> [Exercise description]
Exactly as written, give again the line with "ialogue™ の提供を開始" and all subsequent lines through the end of the records.

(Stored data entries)
-.-.-

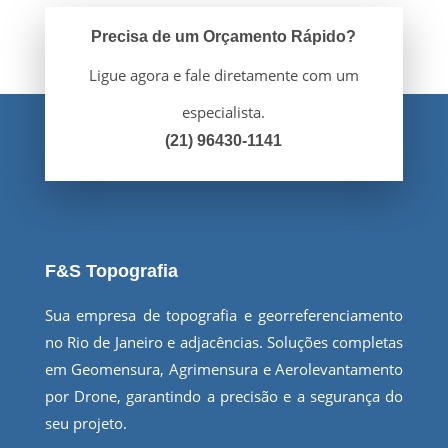
Precisa de um Orçamento Rápido?
Ligue agora e fale diretamente com um
especialista.
(21) 96430-1141
F&S Topografia
Sua empresa de topografia e georreferenciamento
no Rio de Janeiro e adjacências. Soluções completas
em Geomensura, Agrimensura e Aerolevantamento
por Drone, garantindo a precisão e a segurança do
seu projeto.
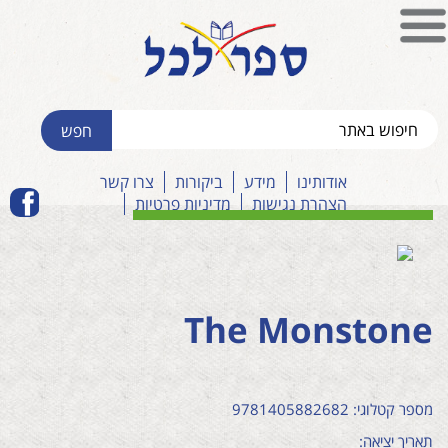
אודותינו
מידע
ביקורות
צרו קשר
הצהרת נגישות
מדיניות פרטיות
The Monstone
מספר קטלוגי: 9781405882682
תאריך יציאה:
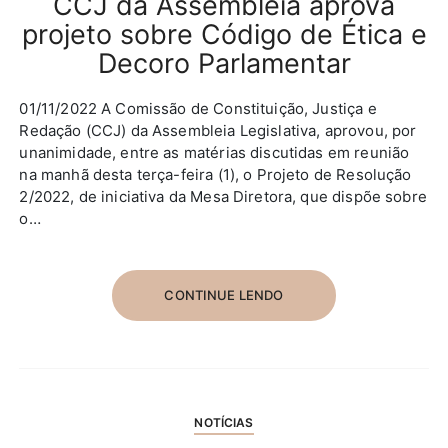
CCJ da Assembleia aprova
projeto sobre Código de Ética e
Decoro Parlamentar
01/11/2022 A Comissão de Constituição, Justiça e
Redação (CCJ) da Assembleia Legislativa, aprovou, por
unanimidade, entre as matérias discutidas em reunião
na manhã desta terça-feira (1), o Projeto de Resolução
2/2022, de iniciativa da Mesa Diretora, que dispõe sobre
o…
CONTINUE LENDO
NOTÍCIAS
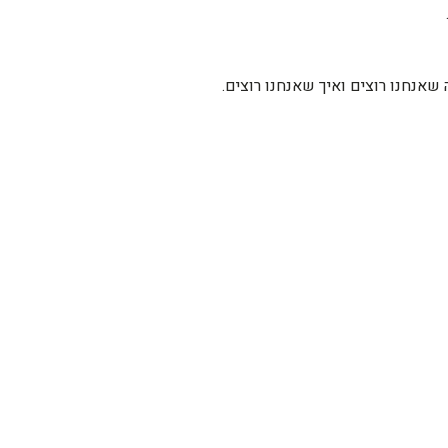
אנחנו רוצים ואיך שאנחנו רוצים.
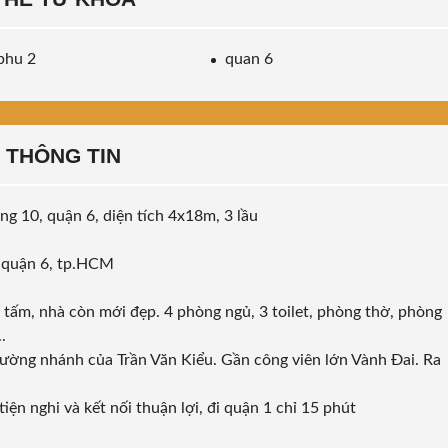
phu 2
quan 6
THÔNG TIN
g 10, quận 6, diện tích 4x18m, 3 lầu
, quận 6, tp.HCM
3 tấm, nhà còn mới đẹp. 4 phòng ngủ, 3 toilet, phòng thờ, phòng
.
ờng nhánh của Trần Văn Kiểu. Gần công viên lớn Vành Đai. Ra
iện nghi và kết nối thuận lợi, đi quận 1 chỉ 15 phút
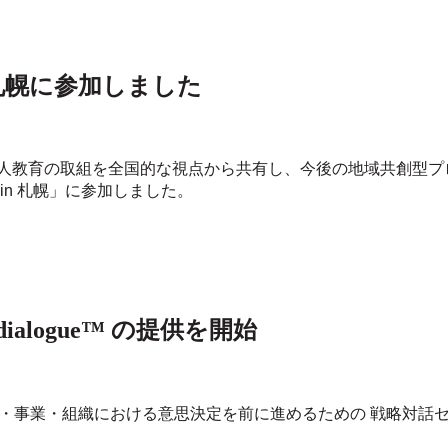
 札幌に参加しました
人教育の取組を全国的な視点から共有し、今後の地域共創型プ
in 札幌」に参加しました。
ialogue™ の提供を開始
 経営・事業・組織における意思決定を前に進めるための 戦略対話セッシ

-.-.-

> [Answer space]
ialogue™ の提供を開始
 経営・事業・組織における意思決定を前に進めるための 戦略対話セッシ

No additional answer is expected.